Merencanakan bagaimana hidup kita merupakan hal yang sangat sering kita dengar. Namun merencanakan bagaimana mati kita menjadi sangat asing ditelinga kita. Setidaknya itulah yang saya rasakan ketika Mbah Sis, ibu pondokan KKN kami bercerita tentang bagaimana makamnya nanti.
Cerita ini dimulai ketika saya bertanya tentang aktivitas si Mbah hari itu yakni nyekar ke makam.
I         : Pripun Mbah? Tadi jadi nyekar ke makam?
M       : Jadi Wan*. Sekalian Mbah melihat makam si Mbah nanti.

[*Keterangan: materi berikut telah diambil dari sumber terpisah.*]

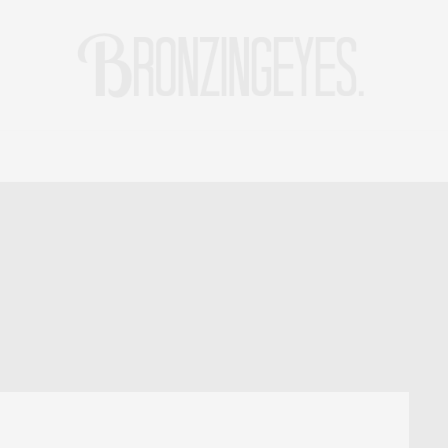
LIFE
HOT STORIES
REISEBLOG
MODEBLOG BERLIN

I         : #Kaget… (berpikir bagaimana mungkin si Mbah sudah punya makam sendiri.
M       : Mahal cuman untuk 1 lobang. Lubang e 300 ribu, bata ne 700 ribu. Total e yo jadi 1 juta an
I         : Ooo.. ngeten mbah
M       : Ya. Kalo si mbah “dipanggil” tanahnya jadi cuman digali dikit.
I         : (diam tidak bisa memberi tanggapan)

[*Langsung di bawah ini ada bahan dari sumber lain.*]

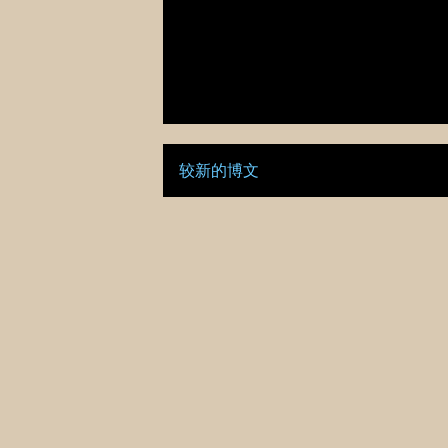
较新的博文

M       : Jadi ne si mbah sendiri disana. Makanya si mbah sekarang berusaha mencari jalan ke syurgo
I         : (tidak bisa berkata apa-apa lagi)
          Tidak ada kata yang dapat saya ungkapkan selain Maha Suci & mulia Allah dalam memberi pelajaran kepada hamba-Nya. Karena kita sangatlah sering untuk mengungkapkan “Bekerjalah kamu seolah-olah dunia tidak pernah berakhir, dan beramallah kamu seolah-olah engkau akan mati esok”. Dan sayangnya kita hanya sering mengingat ungkapan awal dari pepatah ini. Sedangkan ungkapan keduanya mungkin sering terlupa bahkan kita lupakan.
Pada akhirnya, rencana si Mbah yang sudah siap segalanya menjadi renung bagi saya pada hari kesekian dari KKN ini. Bahwa kita pun meskipun masih muda sudah saatnya juga untuk juga merencanakan mati. Karena hidup adalah perjalanan untuk kembali kepadanya.
Glosary :
*Wan : panggilan khusus si Mbah bagi saya selama KKN. Katanya makna Idriwal itu satu. Sehingga dipanggil Iwan. I untuk symbol 1 dalam bahasa Jepang sedangkan wan (maksudnya one) adalah 1 dalam bahasa Belanda.